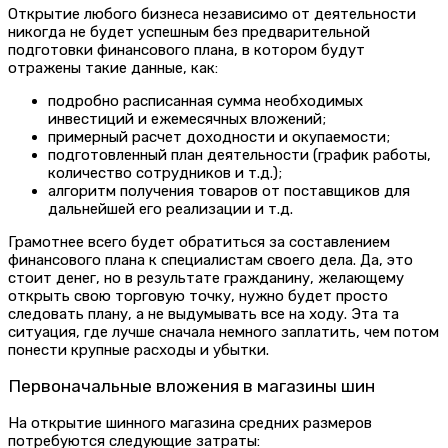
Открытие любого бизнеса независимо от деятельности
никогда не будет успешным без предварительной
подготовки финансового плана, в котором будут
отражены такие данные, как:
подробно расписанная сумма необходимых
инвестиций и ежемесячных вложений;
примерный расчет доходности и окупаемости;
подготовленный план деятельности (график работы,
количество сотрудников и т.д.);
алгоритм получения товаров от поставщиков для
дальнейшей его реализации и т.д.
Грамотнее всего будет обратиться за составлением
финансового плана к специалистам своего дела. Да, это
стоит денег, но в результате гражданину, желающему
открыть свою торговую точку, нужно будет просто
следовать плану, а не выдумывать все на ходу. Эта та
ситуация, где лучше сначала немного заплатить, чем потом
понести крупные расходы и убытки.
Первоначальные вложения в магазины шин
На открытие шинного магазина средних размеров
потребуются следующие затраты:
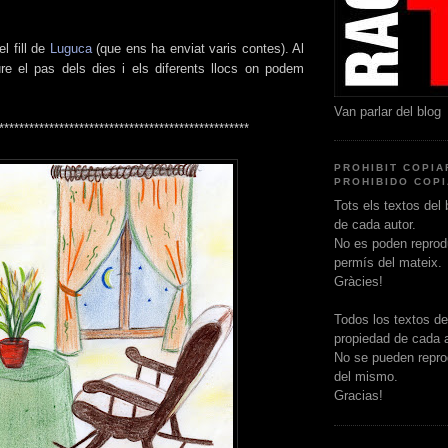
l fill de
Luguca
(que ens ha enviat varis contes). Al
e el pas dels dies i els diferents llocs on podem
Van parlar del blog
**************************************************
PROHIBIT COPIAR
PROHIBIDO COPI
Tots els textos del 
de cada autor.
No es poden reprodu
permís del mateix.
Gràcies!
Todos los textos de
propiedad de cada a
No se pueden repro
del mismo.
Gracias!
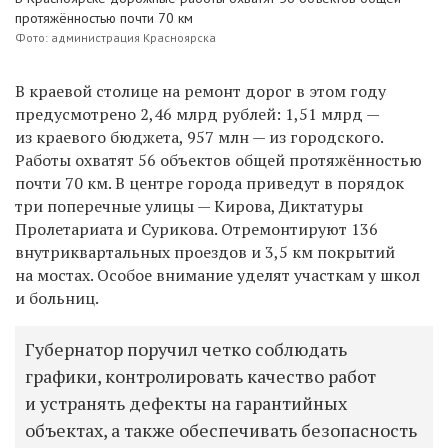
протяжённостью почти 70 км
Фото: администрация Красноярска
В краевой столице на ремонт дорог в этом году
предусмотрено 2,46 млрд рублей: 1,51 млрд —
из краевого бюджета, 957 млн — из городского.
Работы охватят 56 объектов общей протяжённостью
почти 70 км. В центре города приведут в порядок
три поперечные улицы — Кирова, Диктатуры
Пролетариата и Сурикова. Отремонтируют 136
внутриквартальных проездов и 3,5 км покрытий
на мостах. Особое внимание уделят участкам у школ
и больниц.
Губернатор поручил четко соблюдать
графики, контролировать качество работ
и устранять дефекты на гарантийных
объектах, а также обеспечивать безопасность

+++++

What to do » Transcribe only the lines above that start at the line containing "открыть свою торговую" and end at the line containing "Работы охватят 56". Omit pictures.

Worked solution »
открыть свою торговую точку, нужно будет просто
следовать плану, а не выдумывать все на ходу. Эта та
ситуация, где лучше сначала немного заплатить, чем потом
понести крупные расходы и убытки.
Первоначальные вложения в магазины шин
На открытие шинного магазина средних размеров
потребуются следующие затраты:
l fill de
Luguca
(que ens ha enviat varis contes). Al
e el pas dels dies i els diferents llocs on podem
Van parlar del blog
**************************************************
PROHIBIT COPIAR
PROHIBIDO COPI
Tots els textos del 
de cada autor.
No es poden reprodu
permís del mateix.
Gràcies!
Todos los textos de
propiedad de cada a
No se pueden repro
del mismo.
Gracias!
протяжённостью почти 70 км
Фото: администрация Красноярска
В краевой столице на ремонт дорог в этом году
предусмотрено 2,46 млрд рублей: 1,51 млрд —
из краевого бюджета, 957 млн — из городского.
Работы охватят 56 объектов общей протяжённостью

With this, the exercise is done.